Dataset extract »
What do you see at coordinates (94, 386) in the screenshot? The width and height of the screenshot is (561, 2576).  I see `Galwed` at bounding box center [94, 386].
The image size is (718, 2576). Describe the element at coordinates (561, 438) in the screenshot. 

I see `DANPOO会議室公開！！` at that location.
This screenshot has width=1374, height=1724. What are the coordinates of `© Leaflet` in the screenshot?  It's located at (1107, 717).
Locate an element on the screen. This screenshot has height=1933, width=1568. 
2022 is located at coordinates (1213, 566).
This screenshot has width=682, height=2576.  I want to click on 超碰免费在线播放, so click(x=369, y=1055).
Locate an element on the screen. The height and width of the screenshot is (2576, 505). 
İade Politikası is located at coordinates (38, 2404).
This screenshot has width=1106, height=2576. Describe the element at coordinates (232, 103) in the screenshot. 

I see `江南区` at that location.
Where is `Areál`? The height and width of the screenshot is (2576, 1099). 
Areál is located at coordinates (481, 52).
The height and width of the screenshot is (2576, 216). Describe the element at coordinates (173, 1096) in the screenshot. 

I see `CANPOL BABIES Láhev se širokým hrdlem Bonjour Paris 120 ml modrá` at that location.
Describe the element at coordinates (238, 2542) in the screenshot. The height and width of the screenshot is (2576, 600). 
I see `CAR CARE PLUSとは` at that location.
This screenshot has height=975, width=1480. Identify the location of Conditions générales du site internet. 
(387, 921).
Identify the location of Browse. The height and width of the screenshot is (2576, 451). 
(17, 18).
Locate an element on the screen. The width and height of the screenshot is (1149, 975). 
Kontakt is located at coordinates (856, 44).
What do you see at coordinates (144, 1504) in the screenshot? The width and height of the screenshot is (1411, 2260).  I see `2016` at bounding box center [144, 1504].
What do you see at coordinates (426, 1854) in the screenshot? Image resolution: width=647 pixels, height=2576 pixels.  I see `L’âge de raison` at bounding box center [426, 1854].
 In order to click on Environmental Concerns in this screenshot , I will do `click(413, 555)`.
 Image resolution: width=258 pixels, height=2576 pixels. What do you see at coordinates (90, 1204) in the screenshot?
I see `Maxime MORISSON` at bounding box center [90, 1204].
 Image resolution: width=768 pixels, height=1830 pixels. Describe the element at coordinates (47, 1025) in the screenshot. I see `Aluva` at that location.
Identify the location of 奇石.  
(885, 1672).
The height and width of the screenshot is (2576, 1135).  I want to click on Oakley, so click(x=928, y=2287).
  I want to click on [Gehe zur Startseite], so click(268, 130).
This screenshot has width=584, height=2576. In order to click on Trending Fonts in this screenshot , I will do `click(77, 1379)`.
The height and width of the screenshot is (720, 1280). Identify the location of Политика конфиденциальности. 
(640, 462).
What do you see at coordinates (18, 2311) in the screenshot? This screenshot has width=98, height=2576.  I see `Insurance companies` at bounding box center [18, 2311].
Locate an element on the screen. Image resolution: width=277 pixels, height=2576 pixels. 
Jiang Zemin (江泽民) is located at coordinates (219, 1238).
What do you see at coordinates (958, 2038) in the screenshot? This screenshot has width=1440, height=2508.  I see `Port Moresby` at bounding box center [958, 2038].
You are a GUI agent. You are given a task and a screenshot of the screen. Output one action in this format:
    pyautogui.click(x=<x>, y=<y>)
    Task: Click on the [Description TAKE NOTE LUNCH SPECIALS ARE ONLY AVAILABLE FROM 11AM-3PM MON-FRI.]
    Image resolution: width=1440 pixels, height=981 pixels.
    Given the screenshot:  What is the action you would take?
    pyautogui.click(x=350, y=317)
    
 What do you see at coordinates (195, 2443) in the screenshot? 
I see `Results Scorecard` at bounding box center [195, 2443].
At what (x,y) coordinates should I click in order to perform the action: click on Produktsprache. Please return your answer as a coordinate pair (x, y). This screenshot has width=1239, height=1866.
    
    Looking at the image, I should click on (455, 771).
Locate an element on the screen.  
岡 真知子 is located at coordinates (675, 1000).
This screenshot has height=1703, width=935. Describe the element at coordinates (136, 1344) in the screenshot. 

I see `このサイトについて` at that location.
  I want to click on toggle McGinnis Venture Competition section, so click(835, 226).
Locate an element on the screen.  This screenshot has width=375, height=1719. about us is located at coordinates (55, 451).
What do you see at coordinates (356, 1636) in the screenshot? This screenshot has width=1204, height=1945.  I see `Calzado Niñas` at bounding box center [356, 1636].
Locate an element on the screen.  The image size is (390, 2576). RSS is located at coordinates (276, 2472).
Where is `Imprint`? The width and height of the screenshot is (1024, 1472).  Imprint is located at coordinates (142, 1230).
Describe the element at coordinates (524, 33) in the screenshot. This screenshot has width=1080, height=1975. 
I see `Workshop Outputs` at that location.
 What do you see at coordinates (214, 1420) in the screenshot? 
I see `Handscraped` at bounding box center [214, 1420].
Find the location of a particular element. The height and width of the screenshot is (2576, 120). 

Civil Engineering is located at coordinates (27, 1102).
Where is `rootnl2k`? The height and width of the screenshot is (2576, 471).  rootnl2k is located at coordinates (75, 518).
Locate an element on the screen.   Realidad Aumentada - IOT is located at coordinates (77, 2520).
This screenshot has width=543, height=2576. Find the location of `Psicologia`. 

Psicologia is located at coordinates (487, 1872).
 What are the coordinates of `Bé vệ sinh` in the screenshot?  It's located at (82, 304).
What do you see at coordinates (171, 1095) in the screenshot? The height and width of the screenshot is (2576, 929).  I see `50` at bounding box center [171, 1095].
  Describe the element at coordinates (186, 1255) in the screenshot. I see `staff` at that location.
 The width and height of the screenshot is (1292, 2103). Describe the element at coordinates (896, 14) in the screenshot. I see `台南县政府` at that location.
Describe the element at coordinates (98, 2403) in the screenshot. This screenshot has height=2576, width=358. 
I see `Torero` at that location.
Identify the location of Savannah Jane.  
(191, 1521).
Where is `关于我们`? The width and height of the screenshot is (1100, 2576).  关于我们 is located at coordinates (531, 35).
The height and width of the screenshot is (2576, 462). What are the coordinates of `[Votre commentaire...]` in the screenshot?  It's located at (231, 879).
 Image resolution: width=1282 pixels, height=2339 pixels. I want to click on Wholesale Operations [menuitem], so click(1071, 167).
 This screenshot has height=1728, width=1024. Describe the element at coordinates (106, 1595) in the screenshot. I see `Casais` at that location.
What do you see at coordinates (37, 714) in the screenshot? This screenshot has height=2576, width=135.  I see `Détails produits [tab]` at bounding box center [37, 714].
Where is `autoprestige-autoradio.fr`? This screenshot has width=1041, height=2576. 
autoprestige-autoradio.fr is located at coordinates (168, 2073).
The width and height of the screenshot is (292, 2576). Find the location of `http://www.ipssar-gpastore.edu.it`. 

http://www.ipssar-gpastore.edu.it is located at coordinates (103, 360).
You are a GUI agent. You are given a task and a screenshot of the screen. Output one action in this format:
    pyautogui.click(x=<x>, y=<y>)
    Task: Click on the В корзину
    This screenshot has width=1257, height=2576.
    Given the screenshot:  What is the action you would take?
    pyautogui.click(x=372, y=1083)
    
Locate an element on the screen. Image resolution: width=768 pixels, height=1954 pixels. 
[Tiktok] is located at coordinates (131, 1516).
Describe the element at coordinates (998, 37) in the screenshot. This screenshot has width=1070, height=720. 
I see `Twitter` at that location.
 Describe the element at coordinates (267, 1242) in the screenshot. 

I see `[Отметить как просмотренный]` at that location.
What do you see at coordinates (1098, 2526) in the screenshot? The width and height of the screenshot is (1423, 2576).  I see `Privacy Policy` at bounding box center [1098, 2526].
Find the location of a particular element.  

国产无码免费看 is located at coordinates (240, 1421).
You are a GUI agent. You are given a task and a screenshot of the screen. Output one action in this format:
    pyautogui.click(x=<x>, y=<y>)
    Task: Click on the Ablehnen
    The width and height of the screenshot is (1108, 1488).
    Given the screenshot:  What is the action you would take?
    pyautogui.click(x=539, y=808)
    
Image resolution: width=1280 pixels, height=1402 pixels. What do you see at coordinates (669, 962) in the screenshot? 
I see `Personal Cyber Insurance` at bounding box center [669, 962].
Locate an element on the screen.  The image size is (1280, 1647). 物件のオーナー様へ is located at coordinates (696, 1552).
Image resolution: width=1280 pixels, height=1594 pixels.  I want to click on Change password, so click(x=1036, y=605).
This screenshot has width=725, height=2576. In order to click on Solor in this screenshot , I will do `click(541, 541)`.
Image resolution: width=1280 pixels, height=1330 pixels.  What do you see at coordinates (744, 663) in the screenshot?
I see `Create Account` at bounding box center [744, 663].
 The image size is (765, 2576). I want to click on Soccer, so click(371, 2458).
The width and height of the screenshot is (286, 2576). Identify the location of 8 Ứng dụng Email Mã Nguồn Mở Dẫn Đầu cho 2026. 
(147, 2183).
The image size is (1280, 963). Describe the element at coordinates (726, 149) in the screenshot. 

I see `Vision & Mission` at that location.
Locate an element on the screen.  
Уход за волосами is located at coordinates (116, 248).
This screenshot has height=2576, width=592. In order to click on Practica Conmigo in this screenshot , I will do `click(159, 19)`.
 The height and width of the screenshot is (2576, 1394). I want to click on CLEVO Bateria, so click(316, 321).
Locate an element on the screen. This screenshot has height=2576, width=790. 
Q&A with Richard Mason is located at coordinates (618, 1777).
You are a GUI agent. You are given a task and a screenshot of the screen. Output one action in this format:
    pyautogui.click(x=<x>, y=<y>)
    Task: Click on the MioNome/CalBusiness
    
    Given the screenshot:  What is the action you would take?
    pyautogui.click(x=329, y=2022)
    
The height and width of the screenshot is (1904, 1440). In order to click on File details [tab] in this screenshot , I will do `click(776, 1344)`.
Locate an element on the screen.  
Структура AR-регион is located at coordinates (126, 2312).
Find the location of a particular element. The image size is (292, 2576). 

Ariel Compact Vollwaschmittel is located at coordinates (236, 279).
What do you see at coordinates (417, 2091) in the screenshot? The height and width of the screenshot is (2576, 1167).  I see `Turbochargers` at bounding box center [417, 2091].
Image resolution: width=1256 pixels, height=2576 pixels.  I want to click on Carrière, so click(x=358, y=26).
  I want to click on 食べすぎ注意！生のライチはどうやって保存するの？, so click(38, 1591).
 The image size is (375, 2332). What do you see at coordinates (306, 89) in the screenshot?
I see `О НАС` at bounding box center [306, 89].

Exercise instructions »
Send back an exact copy of only the lines from the line with "What do you see at coordinates (37, 714)" up to and including the line with "This screenshot has width=1257, height=2576." in the data above.

Response »
What do you see at coordinates (37, 714) in the screenshot? This screenshot has height=2576, width=135.  I see `Détails produits [tab]` at bounding box center [37, 714].
Where is `autoprestige-autoradio.fr`? This screenshot has width=1041, height=2576. 
autoprestige-autoradio.fr is located at coordinates (168, 2073).
The width and height of the screenshot is (292, 2576). Find the location of `http://www.ipssar-gpastore.edu.it`. 

http://www.ipssar-gpastore.edu.it is located at coordinates (103, 360).
You are a GUI agent. You are given a task and a screenshot of the screen. Output one action in this format:
    pyautogui.click(x=<x>, y=<y>)
    Task: Click on the В корзину
    This screenshot has width=1257, height=2576.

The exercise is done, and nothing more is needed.